WICHITA, Kan. (KSNW) – Wichita police have seen an increase in crimes across the city, but there’s new hope in curbing that statistic. License plate readers at some intersections are here to stay after the Wichita City Council approved a one-year contract.
Wichita police said it is a big step to help combat the increase in several types of crime.
“This is one of the most significant, in my opinion, impacts on crime we could possibly see,” said Lieutenant Casey Slaughter.
Lieutenant Casey Slaughter said the numbers are showing success. He said during the four-month trial period, these license plate readers have been utilized to help make 156 arrests. A majority of those arrests were on felony cases.
The technology has been used to seize drugs and 23 guns and helped to recover 152 stolen cars. It has also changed the average amount of time it takes to investigate these types of crimes, cutting the recovery time from an average of 15 days to 10.
“I want to recover somebody’s stolen car. I want to catch that homicide suspect I want to get justice for a family who has a child that was a victim of human trafficking or sex abuse crime,” said Slaughter.

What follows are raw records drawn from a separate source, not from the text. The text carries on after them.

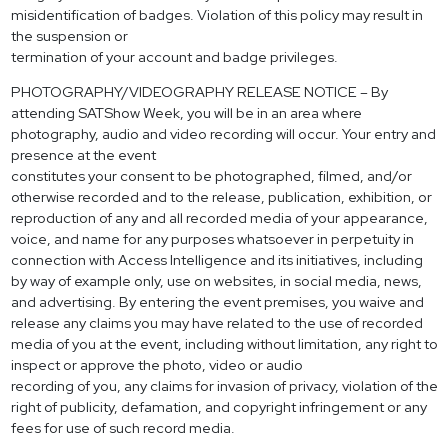
misidentification of badges. Violation of this policy may result in
the suspension or
termination of your account and badge privileges.
PHOTOGRAPHY/VIDEOGRAPHY RELEASE NOTICE – By
attending SATShow Week, you will be in an area where
photography, audio and video recording will occur. Your entry and
presence at the event
constitutes your consent to be photographed, filmed, and/or
otherwise recorded and to the release, publication, exhibition, or
reproduction of any and all recorded media of your appearance,
voice, and name for any purposes whatsoever in perpetuity in
connection with Access Intelligence and its initiatives, including
by way of example only, use on websites, in social media, news,
and advertising. By entering the event premises, you waive and
release any claims you may have related to the use of recorded
media of you at the event, including without limitation, any right to
inspect or approve the photo, video or audio
recording of you, any claims for invasion of privacy, violation of the
right of publicity, defamation, and copyright infringement or any
fees for use of such record media.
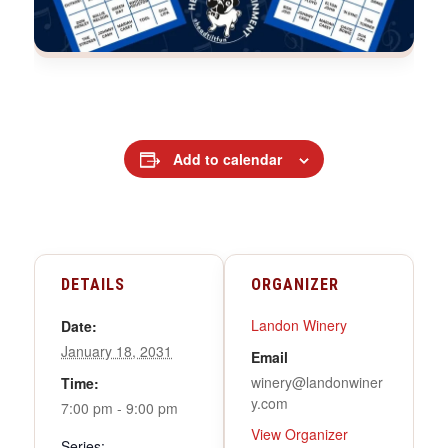
Add to calendar
DETAILS
ORGANIZER
Landon Winery
Date:
January 18, 2031
Email
winery@landonwiner
Time:
y.com
7:00 pm - 9:00 pm
View Organizer
Series:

The response has been positive about the numbers, but there are still some concerns from citizens about privacy.
Slaughter said it is not something people should worry about. He said all of the videos from these readers are deleted within 30 days. The department can only access the data if it is related to a case that has been filed. Also, each person using the program has to go through Slaughter before getting more information and have to be trained to use the program.
Slaughter said it is a secure system and no audio is pulled from these.
He said this can be a limitation, because it takes time to teach people about how this works. There are other limitations the department has to overcome.
As the program costs $275,000 a year, this comes out of the city’s pocket. The department could also use more resources to respond to alerts.
Mayor Brandon Whipple said it is something they will work on over the next year but said it is worth the cost to fight crime in the city.
“This tool is going to save lives, it’s going to reunite folks with their stolen property, and it’s going to come at savings to the city,” said Whipple. “This type of software was able to locate that one-year-old child before that child walked up in harm’s way so it’s definitely saving us money, and it’s saving us lives.”
Slaughter said if the success continues this could help other departments in Kansas respond to crimes.
“Those people deserve our attention, and they deserve to have justice done,” he said.
The next step is meeting with homeowner associations to see if there is an interest in putting readers throughout neighborhoods. Slaughter said the neighborhood would have access but could alert police when something looks suspicious.